Sociologist Duncan Watts has done a series of experiments to offer a long overdue challenge Malcolm Gladwell’s The Tipping Point and Jonathan Berry and Ed Keller’s The Influentials. The long-held romantic notion that some charismatic cultural alphas spread ideas, and the men in grey flannel just need to get their products in their hands–the ‘Law of the Few’–is back in play. A nice article discusses this in more detail, a long section, towards the end of the piece:
Watts wanted to find out whether the success of a hot trend was reproducible. For example, we know that Madonna became a breakout star in 1983. But if you rewound the world back to 1982, would Madonna break out again? To find out, Watts built a world populated with real live music fans picking real music, then hit rewind, over and over again. Working with two colleagues, Watts designed an online music-downloading service. They filled it with 48 songs by new, unknown, and unsigned bands. Then they recruited roughly 14,000 people to log in. Some were asked to rank the songs based on their own personal preference, without regard to what other people thought. They were picking songs purely on each song’s merit. But the other participants were put into eight groups that had “social influence”: Each could see how other members of the group were ranking the songs.
Watts predicted that word of mouth would take over. And sure enough, that’s what happened. In the merit group, the songs were ranked mostly equitably, with a small handful of songs drifting slightly lower or higher in popularity. But in the social worlds, as participants reacted to one another’s opinions, huge waves took shape. A small, elite bunch of songs became enormously popular, rising above the pack, while another cluster fell into relative obscurity.

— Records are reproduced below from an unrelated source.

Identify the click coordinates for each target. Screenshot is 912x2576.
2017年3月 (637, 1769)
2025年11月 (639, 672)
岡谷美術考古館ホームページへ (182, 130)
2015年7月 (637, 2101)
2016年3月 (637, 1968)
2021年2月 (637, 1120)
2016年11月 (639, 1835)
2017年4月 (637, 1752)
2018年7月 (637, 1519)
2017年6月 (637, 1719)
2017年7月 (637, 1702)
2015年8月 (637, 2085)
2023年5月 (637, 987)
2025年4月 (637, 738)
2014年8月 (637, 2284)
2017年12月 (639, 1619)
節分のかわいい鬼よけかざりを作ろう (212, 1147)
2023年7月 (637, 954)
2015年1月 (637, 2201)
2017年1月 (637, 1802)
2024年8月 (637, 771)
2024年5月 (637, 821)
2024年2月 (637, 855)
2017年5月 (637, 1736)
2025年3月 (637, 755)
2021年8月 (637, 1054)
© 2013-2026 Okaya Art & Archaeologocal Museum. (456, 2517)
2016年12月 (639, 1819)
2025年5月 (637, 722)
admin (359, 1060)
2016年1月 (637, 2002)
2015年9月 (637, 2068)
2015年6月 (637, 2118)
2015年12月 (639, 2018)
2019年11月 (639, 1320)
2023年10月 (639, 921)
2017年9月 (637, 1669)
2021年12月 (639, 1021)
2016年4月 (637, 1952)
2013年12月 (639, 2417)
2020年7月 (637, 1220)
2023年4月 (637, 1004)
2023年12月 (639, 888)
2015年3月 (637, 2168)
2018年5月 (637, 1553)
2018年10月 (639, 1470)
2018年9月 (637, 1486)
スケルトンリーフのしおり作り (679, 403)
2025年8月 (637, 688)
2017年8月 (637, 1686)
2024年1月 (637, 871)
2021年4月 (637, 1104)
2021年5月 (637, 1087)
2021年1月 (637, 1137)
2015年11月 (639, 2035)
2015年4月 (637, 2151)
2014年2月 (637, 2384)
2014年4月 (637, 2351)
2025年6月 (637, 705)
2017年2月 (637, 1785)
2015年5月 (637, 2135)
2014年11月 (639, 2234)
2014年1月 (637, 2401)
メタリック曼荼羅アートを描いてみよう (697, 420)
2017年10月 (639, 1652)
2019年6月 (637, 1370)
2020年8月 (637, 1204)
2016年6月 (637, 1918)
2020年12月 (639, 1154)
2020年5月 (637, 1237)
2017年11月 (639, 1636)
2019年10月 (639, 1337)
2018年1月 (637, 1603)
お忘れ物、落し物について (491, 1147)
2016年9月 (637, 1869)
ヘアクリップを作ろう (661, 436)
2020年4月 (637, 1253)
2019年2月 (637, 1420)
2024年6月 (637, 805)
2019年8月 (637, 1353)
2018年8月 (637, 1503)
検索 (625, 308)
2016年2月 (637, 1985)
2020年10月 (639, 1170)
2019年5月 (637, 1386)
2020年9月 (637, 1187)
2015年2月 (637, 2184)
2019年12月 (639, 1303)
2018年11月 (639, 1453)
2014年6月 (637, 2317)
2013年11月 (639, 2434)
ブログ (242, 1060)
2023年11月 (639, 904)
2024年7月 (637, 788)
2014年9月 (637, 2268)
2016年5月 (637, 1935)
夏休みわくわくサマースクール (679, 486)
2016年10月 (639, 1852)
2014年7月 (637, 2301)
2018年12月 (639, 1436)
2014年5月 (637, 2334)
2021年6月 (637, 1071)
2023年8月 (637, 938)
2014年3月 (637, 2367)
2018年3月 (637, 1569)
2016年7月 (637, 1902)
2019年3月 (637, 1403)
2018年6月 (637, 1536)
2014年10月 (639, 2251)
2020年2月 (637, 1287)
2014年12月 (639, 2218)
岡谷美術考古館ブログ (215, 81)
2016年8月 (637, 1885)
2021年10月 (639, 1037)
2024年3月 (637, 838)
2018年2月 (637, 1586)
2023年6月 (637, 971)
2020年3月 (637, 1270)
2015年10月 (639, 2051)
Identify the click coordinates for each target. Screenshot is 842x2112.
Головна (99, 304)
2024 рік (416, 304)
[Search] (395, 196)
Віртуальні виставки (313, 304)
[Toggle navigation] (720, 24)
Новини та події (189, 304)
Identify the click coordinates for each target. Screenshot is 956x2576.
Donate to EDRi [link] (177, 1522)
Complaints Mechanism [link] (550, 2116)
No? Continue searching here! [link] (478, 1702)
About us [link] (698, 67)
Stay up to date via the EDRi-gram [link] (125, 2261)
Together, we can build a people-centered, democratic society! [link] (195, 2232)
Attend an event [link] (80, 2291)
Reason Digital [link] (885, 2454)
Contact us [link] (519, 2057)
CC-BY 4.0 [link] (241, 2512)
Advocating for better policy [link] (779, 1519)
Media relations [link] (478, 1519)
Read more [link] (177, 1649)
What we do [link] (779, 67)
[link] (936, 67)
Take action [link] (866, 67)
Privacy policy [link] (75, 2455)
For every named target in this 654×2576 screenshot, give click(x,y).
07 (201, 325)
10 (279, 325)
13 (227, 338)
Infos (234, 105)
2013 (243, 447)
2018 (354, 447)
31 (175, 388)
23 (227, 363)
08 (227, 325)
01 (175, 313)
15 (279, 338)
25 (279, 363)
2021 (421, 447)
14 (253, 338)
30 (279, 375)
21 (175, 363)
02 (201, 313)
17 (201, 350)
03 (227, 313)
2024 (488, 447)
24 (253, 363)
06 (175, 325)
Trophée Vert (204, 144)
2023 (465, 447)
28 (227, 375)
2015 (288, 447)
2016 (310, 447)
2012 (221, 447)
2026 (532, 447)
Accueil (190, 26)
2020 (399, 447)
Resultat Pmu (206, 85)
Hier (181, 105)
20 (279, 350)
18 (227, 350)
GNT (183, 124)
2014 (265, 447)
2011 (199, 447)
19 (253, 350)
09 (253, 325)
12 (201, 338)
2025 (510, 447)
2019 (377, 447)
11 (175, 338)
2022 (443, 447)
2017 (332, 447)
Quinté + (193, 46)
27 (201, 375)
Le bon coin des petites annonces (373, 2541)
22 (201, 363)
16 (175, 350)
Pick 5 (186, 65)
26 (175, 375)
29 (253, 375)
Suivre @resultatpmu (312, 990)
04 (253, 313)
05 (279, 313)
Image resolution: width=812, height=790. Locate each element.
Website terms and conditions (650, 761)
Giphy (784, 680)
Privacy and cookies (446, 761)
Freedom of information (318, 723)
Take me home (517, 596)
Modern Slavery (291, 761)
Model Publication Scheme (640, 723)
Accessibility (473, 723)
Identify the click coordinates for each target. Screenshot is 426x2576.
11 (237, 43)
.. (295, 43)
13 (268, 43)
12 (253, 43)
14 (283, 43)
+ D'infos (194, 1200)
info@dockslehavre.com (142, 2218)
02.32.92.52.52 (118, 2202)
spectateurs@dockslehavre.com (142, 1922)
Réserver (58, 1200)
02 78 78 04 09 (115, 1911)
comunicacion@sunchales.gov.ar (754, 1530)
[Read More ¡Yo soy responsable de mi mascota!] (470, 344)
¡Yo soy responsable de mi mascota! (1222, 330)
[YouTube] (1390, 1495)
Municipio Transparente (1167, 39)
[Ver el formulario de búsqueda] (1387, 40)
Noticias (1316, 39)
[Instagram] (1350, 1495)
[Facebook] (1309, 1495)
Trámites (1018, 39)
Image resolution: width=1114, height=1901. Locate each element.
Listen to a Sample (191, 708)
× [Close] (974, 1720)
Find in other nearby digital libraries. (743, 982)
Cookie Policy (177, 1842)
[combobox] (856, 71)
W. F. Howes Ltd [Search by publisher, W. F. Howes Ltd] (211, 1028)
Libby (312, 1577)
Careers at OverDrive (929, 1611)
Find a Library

But here’s the thing: In each of the eight social worlds, the top songs–and the bottom ones–were completely different. For example, the song “Lockdown,” by 52metro, was the No. 1 song in one world, yet finished 40 out of 48 in another. Nor did there seem to be any compelling correlation between merit and success. In fact, Watts explains, only about half of a song’s success seemed to be due to merit. “In general, the ‘best’ songs never do very badly, and the ‘worst’ songs never do extremely well, but almost any other result is possible,” he says. Why? Because the first band to snag a few thumbs-ups in the social world tended overwhelmingly to get many more. Yet who received those crucial first votes seemed to be mostly a matter of luck.